**Work instructions:** Give only the number of lines in the listing below where the string "Moje" occurs.

┌────────

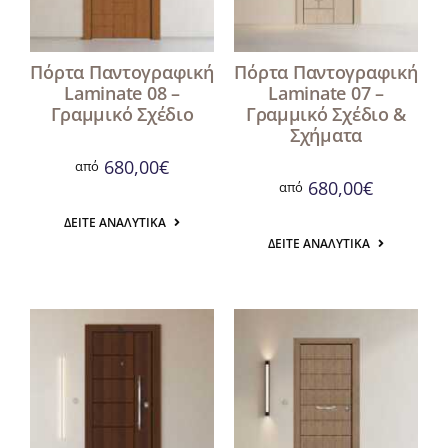
Πόρτα Παντογραφική
Πόρτα Παντογραφική
Laminate 08 –
Laminate 07 –
Γραμμικό Σχέδιο
Γραμμικό Σχέδιο &
Σχήματα
680,00
€
από
680,00
€
από
ΔΕΊΤΕ ΑΝΑΛΥΤΙΚΆ
ΔΕΊΤΕ ΑΝΑΛΥΤΙΚΆ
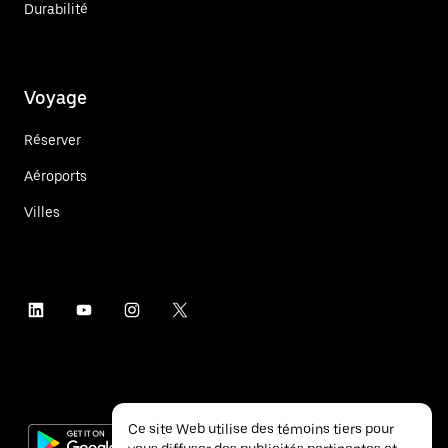
Durabilité
Voyage
Réserver
Aéroports
Villes
Ce site Web utilise des témoins tiers pour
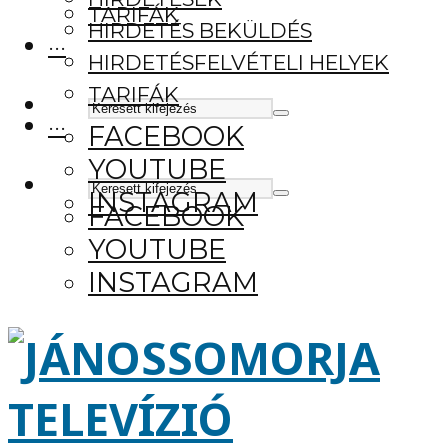
TARIFÁK
HIRDETÉS BEKÜLDÉS
···
HIRDETÉSFELVÉTELI HELYEK
TARIFÁK
···
FACEBOOK
YOUTUBE
INSTAGRAM
FACEBOOK
YOUTUBE
INSTAGRAM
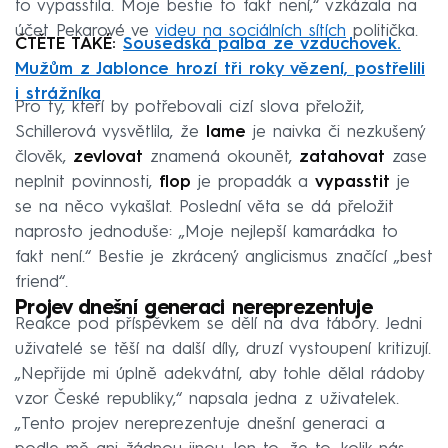
to vypasstila. Moje bestie to fakt není,“ vzkázala na
účet Pekarové ve
videu na sociálních sítích
politička.
ČTĚTE TAKÉ:
Sousedská palba ze vzduchovek.
Mužům z Jablonce hrozí tři roky vězení, postřelili
i strážníka
Pro ty, kteří by potřebovali cizí slova přeložit,
Schillerová vysvětlila, že
lame
je naivka či nezkušený
člověk,
zevlovat
znamená okounět,
zatahovat
zase
neplnit povinnosti,
flop
je propadák a
vypasstit
je
se na něco vykašlat. Poslední věta se dá přeložit
naprosto jednoduše: „Moje nejlepší kamarádka to
fakt není.“ Bestie je zkrácený anglicismus značící „best
friend“.
Projev dnešní generaci nereprezentuje
Reakce pod příspěvkem se dělí na dva tábory. Jedni
uživatelé se těší na další díly, druzí vystoupení kritizují.
„Nepřijde mi úplně adekvátní, aby tohle dělal rádoby
vzor České republiky,“ napsala jedna z uživatelek.
„Tento projev nereprezentuje dnešní generaci a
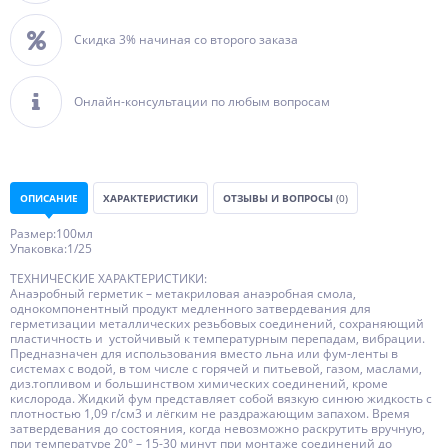
Скидка 3% начиная со второго заказа
Онлайн-консультации по любым вопросам
ОПИСАНИЕ
ХАРАКТЕРИСТИКИ
ОТЗЫВЫ И ВОПРОСЫ
(0)
Размер:100мл
Упаковка:1/25
ТЕХНИЧЕСКИЕ ХАРАКТЕРИСТИКИ:
Анаэробный герметик – метакриловая анаэробная смола,
однокомпонентный продукт медленного затвердевания для
герметизации металлических резьбовых соединений, сохраняющий
пластичность и устойчивый к температурным перепадам, вибрации.
Предназначен для использования вместо льна или фум-ленты в
системах с водой, в том числе с горячей и питьевой, газом, маслами,
диз.топливом и большинством химических соединений, кроме
кислорода. Жидкий фум представляет собой вязкую синюю жидкость с
плотностью 1,09 г/см3 и лёгким не раздражающим запахом. Время
затвердевания до состояния, когда невозможно раскрутить вручную,
при температуре 20° – 15-30 минут при монтаже соединений до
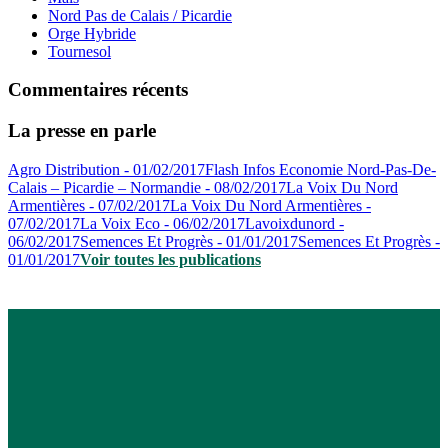
Nord Pas de Calais / Picardie
Orge Hybride
Tournesol
Commentaires récents
La presse en parle
Agro Distribution - 01/02/2017
Flash Infos Economie Nord-Pas-De-
Calais – Picardie – Normandie - 08/02/2017
La Voix Du Nord
Armentières - 07/02/2017
La Voix Du Nord Armentières -
07/02/2017
La Voix Eco - 06/02/2017
Lavoixdunord -
06/02/2017
Semences Et Progrès - 01/01/2017
Semences Et Progrès -
01/01/2017
Voir toutes les publications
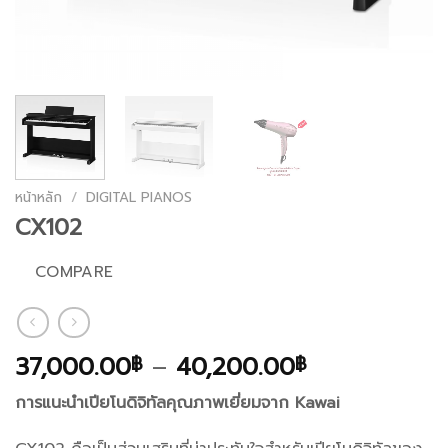
หน้าหลัก
/
DIGITAL PIANOS
CX102
COMPARE
Price
37,000.00
–
40,200.00
฿
฿
range:
การแนะนำเปียโนดิจิทัลคุณภาพเยี่ยมจาก Kawai
37,000.00฿
through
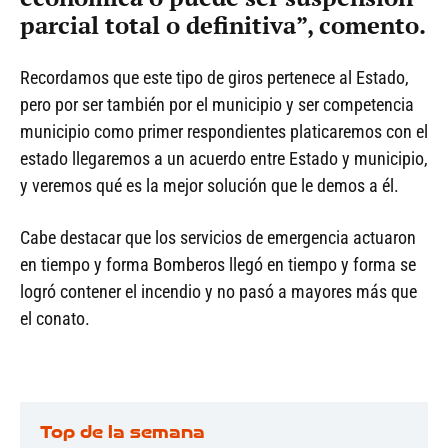
parcial total o definitiva”, comento.
Recordamos que este tipo de giros pertenece al Estado,
pero por ser también por el municipio y ser competencia
municipio como primer respondientes platicaremos con el
estado llegaremos a un acuerdo entre Estado y municipio,
y veremos qué es la mejor solución que le demos a él.
Cabe destacar que los servicios de emergencia actuaron
en tiempo y forma Bomberos llegó en tiempo y forma se
logró contener el incendio y no pasó a mayores más que
el conato.
Top de la semana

└────────

**Output:** 2